Supplied data:
_____

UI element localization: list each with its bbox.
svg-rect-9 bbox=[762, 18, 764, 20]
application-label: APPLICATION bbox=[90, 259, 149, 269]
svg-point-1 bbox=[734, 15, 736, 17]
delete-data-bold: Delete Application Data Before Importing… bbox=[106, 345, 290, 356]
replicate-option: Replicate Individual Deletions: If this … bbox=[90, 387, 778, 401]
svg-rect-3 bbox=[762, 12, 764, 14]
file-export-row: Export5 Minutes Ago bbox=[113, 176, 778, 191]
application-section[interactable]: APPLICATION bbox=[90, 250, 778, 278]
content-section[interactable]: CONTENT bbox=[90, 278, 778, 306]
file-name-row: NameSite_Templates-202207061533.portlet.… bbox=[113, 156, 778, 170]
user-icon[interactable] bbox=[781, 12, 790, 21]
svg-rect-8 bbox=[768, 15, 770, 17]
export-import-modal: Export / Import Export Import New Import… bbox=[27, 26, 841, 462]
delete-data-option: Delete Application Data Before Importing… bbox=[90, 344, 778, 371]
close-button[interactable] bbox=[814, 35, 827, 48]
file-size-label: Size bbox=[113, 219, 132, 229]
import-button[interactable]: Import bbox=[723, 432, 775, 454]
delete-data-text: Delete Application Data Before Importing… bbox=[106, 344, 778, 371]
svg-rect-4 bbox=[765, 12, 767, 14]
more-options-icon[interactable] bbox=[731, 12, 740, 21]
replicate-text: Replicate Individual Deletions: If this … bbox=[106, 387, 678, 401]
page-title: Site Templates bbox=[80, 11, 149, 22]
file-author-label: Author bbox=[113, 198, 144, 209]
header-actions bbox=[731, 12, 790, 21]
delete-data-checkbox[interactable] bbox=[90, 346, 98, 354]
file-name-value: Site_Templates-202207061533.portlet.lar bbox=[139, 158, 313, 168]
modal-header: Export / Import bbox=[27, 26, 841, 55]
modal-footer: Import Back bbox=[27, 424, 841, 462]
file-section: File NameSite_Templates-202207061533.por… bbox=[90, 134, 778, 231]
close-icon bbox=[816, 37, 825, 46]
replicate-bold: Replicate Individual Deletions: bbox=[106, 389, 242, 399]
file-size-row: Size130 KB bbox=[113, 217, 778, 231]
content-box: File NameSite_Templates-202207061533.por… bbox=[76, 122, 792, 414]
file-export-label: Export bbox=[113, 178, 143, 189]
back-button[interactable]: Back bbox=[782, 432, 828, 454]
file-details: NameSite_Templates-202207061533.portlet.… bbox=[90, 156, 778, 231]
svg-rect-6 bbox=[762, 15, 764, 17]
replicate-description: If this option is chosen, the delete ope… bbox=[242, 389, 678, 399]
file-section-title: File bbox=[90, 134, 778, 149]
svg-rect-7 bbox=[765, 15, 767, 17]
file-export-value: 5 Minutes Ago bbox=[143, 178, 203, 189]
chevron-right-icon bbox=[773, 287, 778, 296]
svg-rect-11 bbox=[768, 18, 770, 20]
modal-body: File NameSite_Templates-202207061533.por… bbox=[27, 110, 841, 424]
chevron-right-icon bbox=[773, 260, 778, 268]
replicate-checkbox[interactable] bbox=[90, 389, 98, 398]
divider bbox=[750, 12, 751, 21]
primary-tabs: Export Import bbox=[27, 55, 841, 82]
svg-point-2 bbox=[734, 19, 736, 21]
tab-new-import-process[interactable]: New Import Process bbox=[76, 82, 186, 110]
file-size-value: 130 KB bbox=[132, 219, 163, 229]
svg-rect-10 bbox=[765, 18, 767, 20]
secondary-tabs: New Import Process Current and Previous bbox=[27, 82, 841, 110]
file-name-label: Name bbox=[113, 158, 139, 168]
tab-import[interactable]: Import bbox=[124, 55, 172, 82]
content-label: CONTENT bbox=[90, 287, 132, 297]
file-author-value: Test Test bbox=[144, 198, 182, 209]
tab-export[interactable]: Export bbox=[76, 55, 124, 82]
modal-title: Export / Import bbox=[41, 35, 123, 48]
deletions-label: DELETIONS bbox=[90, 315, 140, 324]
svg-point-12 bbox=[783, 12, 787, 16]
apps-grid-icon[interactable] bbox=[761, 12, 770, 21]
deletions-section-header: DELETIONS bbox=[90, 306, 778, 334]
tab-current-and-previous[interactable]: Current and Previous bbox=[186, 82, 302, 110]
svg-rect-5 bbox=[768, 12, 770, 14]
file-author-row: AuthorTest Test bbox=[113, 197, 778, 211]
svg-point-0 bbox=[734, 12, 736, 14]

_____

Exercise brief: In this exercise, reproduce each line above exactly.

Problem solution:
UI element localization: list each with its bbox.
svg-rect-9 bbox=[762, 18, 764, 20]
application-label: APPLICATION bbox=[90, 259, 149, 269]
svg-point-1 bbox=[734, 15, 736, 17]
delete-data-bold: Delete Application Data Before Importing… bbox=[106, 345, 290, 356]
replicate-option: Replicate Individual Deletions: If this … bbox=[90, 387, 778, 401]
svg-rect-3 bbox=[762, 12, 764, 14]
file-export-row: Export5 Minutes Ago bbox=[113, 176, 778, 191]
application-section[interactable]: APPLICATION bbox=[90, 250, 778, 278]
content-section[interactable]: CONTENT bbox=[90, 278, 778, 306]
file-name-row: NameSite_Templates-202207061533.portlet.… bbox=[113, 156, 778, 170]
user-icon[interactable] bbox=[781, 12, 790, 21]
svg-rect-8 bbox=[768, 15, 770, 17]
export-import-modal: Export / Import Export Import New Import… bbox=[27, 26, 841, 462]
delete-data-option: Delete Application Data Before Importing… bbox=[90, 344, 778, 371]
close-button[interactable] bbox=[814, 35, 827, 48]
file-size-label: Size bbox=[113, 219, 132, 229]
import-button[interactable]: Import bbox=[723, 432, 775, 454]
delete-data-text: Delete Application Data Before Importing… bbox=[106, 344, 778, 371]
svg-rect-4 bbox=[765, 12, 767, 14]
more-options-icon[interactable] bbox=[731, 12, 740, 21]
replicate-text: Replicate Individual Deletions: If this … bbox=[106, 387, 678, 401]
page-title: Site Templates bbox=[80, 11, 149, 22]
file-author-label: Author bbox=[113, 198, 144, 209]
header-actions bbox=[731, 12, 790, 21]
delete-data-checkbox[interactable] bbox=[90, 346, 98, 354]
file-name-value: Site_Templates-202207061533.portlet.lar bbox=[139, 158, 313, 168]
modal-header: Export / Import bbox=[27, 26, 841, 55]
modal-footer: Import Back bbox=[27, 424, 841, 462]
file-section: File NameSite_Templates-202207061533.por… bbox=[90, 134, 778, 231]
close-icon bbox=[816, 37, 825, 46]
replicate-bold: Replicate Individual Deletions: bbox=[106, 389, 242, 399]
file-size-row: Size130 KB bbox=[113, 217, 778, 231]
content-box: File NameSite_Templates-202207061533.por… bbox=[76, 122, 792, 414]
file-export-label: Export bbox=[113, 178, 143, 189]
back-button[interactable]: Back bbox=[782, 432, 828, 454]
file-details: NameSite_Templates-202207061533.portlet.… bbox=[90, 156, 778, 231]
svg-rect-6 bbox=[762, 15, 764, 17]
replicate-description: If this option is chosen, the delete ope… bbox=[242, 389, 678, 399]
file-section-title: File bbox=[90, 134, 778, 149]
svg-rect-7 bbox=[765, 15, 767, 17]
file-export-value: 5 Minutes Ago bbox=[143, 178, 203, 189]
chevron-right-icon bbox=[773, 287, 778, 296]
svg-rect-11 bbox=[768, 18, 770, 20]
modal-body: File NameSite_Templates-202207061533.por… bbox=[27, 110, 841, 424]
chevron-right-icon bbox=[773, 260, 778, 268]
replicate-checkbox[interactable] bbox=[90, 389, 98, 398]
divider bbox=[750, 12, 751, 21]
primary-tabs: Export Import bbox=[27, 55, 841, 82]
svg-point-2 bbox=[734, 19, 736, 21]
tab-new-import-process[interactable]: New Import Process bbox=[76, 82, 186, 110]
file-size-value: 130 KB bbox=[132, 219, 163, 229]
svg-rect-10 bbox=[765, 18, 767, 20]
secondary-tabs: New Import Process Current and Previous bbox=[27, 82, 841, 110]
file-name-label: Name bbox=[113, 158, 139, 168]
tab-import[interactable]: Import bbox=[124, 55, 172, 82]
content-label: CONTENT bbox=[90, 287, 132, 297]
file-author-value: Test Test bbox=[144, 198, 182, 209]
tab-export[interactable]: Export bbox=[76, 55, 124, 82]
modal-title: Export / Import bbox=[41, 35, 123, 48]
deletions-label: DELETIONS bbox=[90, 315, 140, 324]
svg-point-12 bbox=[783, 12, 787, 16]
apps-grid-icon[interactable] bbox=[761, 12, 770, 21]
deletions-section-header: DELETIONS bbox=[90, 306, 778, 334]
tab-current-and-previous[interactable]: Current and Previous bbox=[186, 82, 302, 110]
svg-rect-5 bbox=[768, 12, 770, 14]
file-author-row: AuthorTest Test bbox=[113, 197, 778, 211]
svg-point-0 bbox=[734, 12, 736, 14]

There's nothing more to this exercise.